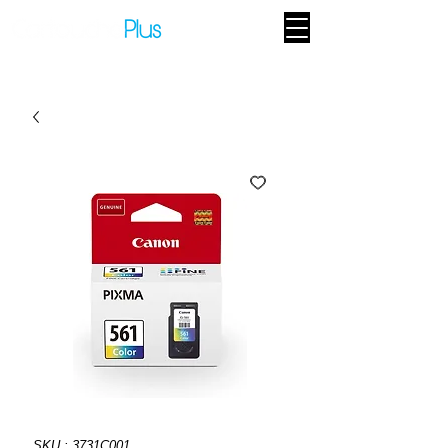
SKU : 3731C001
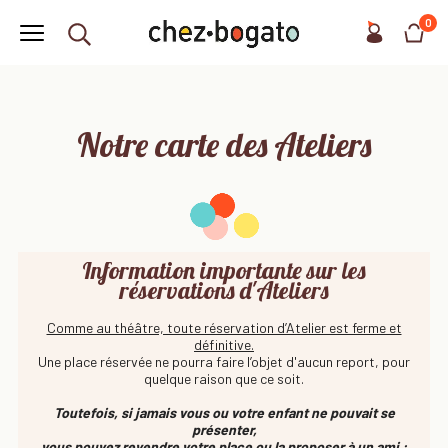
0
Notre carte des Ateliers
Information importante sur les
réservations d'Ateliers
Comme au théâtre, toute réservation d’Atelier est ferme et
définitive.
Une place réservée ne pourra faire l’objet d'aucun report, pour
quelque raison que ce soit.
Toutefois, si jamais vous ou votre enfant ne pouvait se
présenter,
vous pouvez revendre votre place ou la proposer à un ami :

* * *

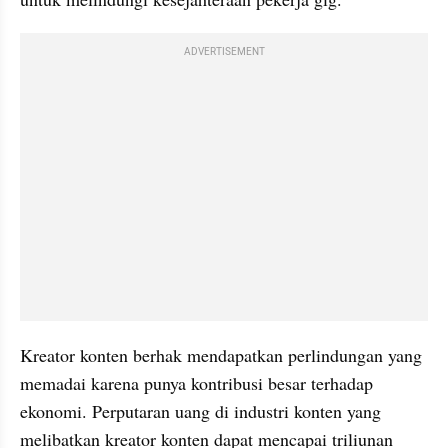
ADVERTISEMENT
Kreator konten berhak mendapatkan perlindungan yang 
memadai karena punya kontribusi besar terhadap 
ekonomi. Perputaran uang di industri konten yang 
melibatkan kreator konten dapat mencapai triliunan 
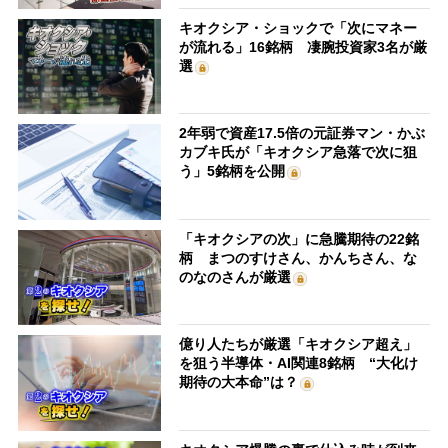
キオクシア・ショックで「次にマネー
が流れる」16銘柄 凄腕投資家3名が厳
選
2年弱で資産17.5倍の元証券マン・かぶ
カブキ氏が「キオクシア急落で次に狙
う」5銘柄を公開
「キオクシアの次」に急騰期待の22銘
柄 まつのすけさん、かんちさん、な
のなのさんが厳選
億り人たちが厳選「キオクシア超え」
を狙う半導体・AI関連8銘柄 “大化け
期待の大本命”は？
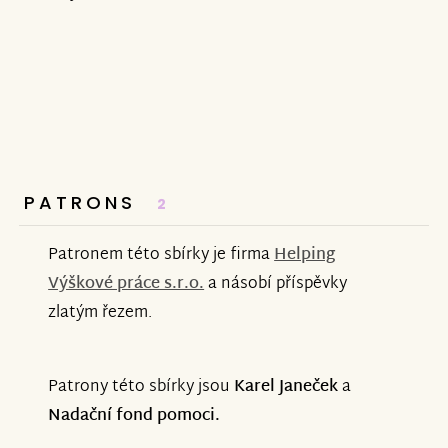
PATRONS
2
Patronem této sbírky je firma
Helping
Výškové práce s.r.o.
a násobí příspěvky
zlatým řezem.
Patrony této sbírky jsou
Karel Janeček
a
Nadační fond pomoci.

--

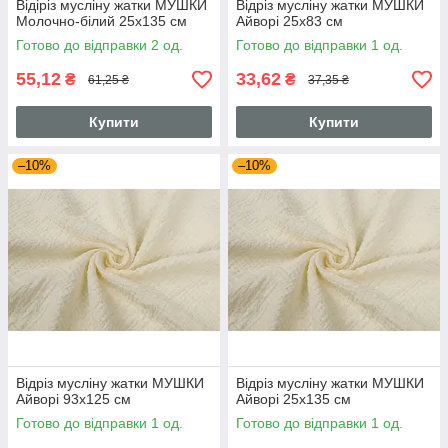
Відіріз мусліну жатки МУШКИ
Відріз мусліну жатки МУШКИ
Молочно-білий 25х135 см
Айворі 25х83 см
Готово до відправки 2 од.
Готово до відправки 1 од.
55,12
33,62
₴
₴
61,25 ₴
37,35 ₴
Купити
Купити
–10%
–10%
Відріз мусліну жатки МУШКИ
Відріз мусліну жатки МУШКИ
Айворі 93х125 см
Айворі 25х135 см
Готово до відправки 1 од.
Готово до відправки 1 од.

#### WHAT THE TASK ASKS:
Take every line from the data above that holds "vous" and copy it out.

#### PROBLEM SOLUTION:
Toutefois, si jamais vous ou votre enfant ne pouvait se
vous pouvez revendre votre place ou la proposer à un ami :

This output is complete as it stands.